As I rode down to the basement in the lift, holding on to the walls with one hand to stop myself falling over, and my head with the other to stop it coming off, I didn’t know what sort of car my wife had left down there. Fondly, I imagined it might be a Rolls-Royce Phantom. Or maybe a bright grey Honda Legend. Or anything with wallowmatic suspension, excellent air-conditioning, and an engine that made no noise at all.

The GT3 was wrong in every way. And to compound the issue, it is, of course, a 911 – a car I’ve never liked. My relationship with this brainchild of Hitler is curious. I’ve always enjoyed driving them, apart from the 1992 RS which was horrid – and purple, if memory serves – and I’ve always admired the quality. But they’ve all failed to put their hands down my trousers and give me a squeeze. I find them as emotionless as limestone and as a result, I would never even think of buying one.

No matter. In his review in the Sunday Times recently, esteemed writer Andrew Frankel said that the GT3 is a car that you cannot drive slowly. Well, I’m sorry, but at 7 o’clock in the morning, in a horrid wet London rush hour, when you have a pile-driver in your head, trust me on this: you can. And I did. And boy, was that car nasty.

Uncomfortable, noisy and fitted with a gearbox that wouldn’t ever go into gear, along with a pair of front tyres that had been fitted with minds of their own. You can do what you like with the steering wheel, but if those Michelins snout a bit of camber that takes their fancy, forget it. You’re going where they want to go. I’m not joking. If a snow plough had left one of those little grooves in the road, I would now be writing this from the snow plough base. Because that’s where I’d have ended up.

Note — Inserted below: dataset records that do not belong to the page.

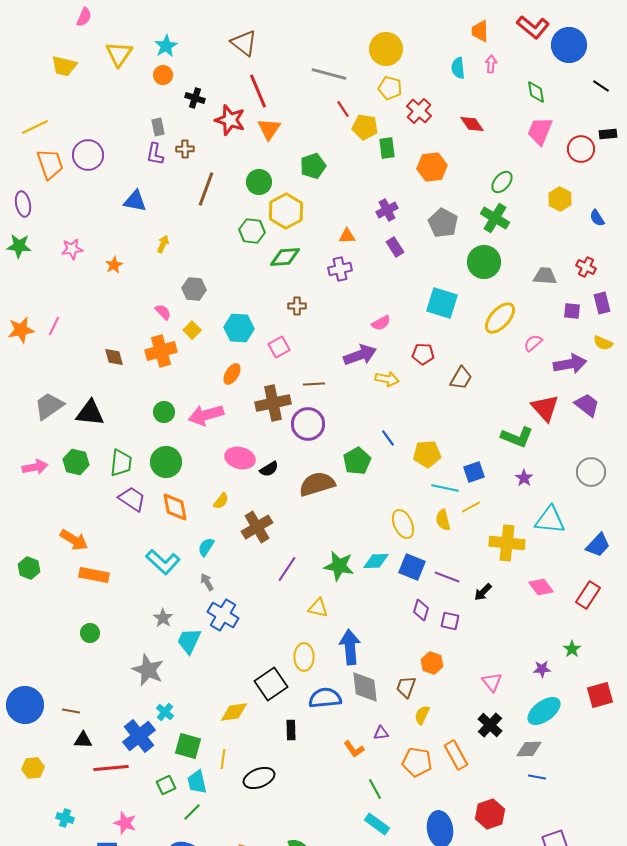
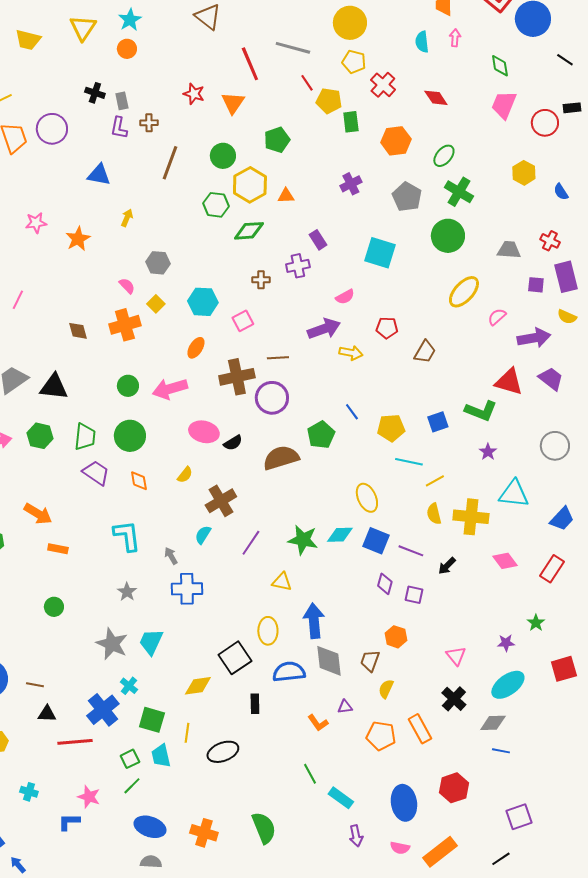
red line: (258, 91) -> (250, 64), moved
black cross: (195, 98) -> (95, 93), moved
red star: (230, 120) -> (194, 94), size x0.7
green ellipse: (502, 182) -> (444, 156), moved
orange triangle: (347, 236) -> (286, 196), moved
purple rectangle: (395, 247) -> (318, 240), moved
orange star: (114, 265) -> (78, 239), size x1.4
purple cross: (340, 269) -> (298, 266), moved
cyan square: (442, 303) -> (380, 253), moved
purple rectangle: (602, 303) -> (566, 277), size x1.4
red triangle: (545, 408) -> (509, 382), turned -32
blue square: (474, 472) -> (438, 422), moved
orange diamond: (175, 507) -> (139, 481), size x0.7
yellow semicircle: (443, 520) -> (434, 514), moved
cyan semicircle: (206, 547) -> (203, 535), moved
cyan L-shape: (163, 562) -> (127, 536), turned -140
orange rectangle: (94, 575) -> (58, 549), size x0.7
blue cross: (223, 615) -> (187, 589), turned -32
cyan trapezoid: (189, 641) -> (151, 642), moved
green line: (375, 789) -> (310, 774), moved
green line: (192, 812) -> (132, 786), moved

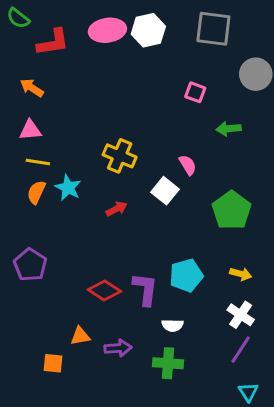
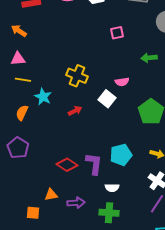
pink square: (195, 92) -> (117, 33), moved, turned -32
pink semicircle: (188, 165) -> (122, 82), turned 112
orange semicircle: (36, 192) -> (22, 113), moved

Later in the day, when the hangover had been blitzed, then, yes, of course, the GT3 shone. It was an exciting companion on the road, as good as any Ferrari and, at a whisker under £80,000,  good value too. I liked very much the way it soared to nearly 8,500rpm before I needed to change gear, and the huge traction afforded by those fat back tyres and the flat-six engine on top of them.

I even quite liked – in a ‘shit, I’m going to die’ sort of way – the moments when they lost traction and the car wiggled its hips while it decided whether to kill me or not. All this seat-of-the-pants, thrill-a-minute stuff was in keeping with the ice-white paint and the shouty styling. So, make no mistake, on the right road this GT3 is what engineers call ‘a right old laugh’.

So yes, it works without the history: if this had been the first 911, we’d love it so much we’d all want to lick its private parts. But is it better than the last GT3? Or the GT2? Or the GT3 RS? Maybe, on a track, some decimal points could split them; maybe there, among the marshals and the red and white kerb stones, the spoilers and the roll cage would look less ridiculous. But on the road, I’m buggered if I can tell the difference – any more than I can tell the difference between an Evo 8 and 9.

It is, in this respect, a bit like a Bond film. The same basic formula endlessly tweaked and fiddled with to make it ‘different’. But the fact is that, with its camber hunting tyres and no boot, and a chin spoiler that’s defeated by even the smallest sleeping policeman, it’s a bit of a Moonraker. So if I were going to buy a 911, I’d stick with the basic Carrera 2 Thunderball or the turbo Goldfinger.

Look at it this way: in the whole of cinema history, the sequels that have been better than the originals can be counted on one hand. There was French Connection II, Mad Max 2/The Road Warrior and The Godfather Part II. And that’s it. And the best Hannibal Lecter film was Manhunter  – the Michael Mann original.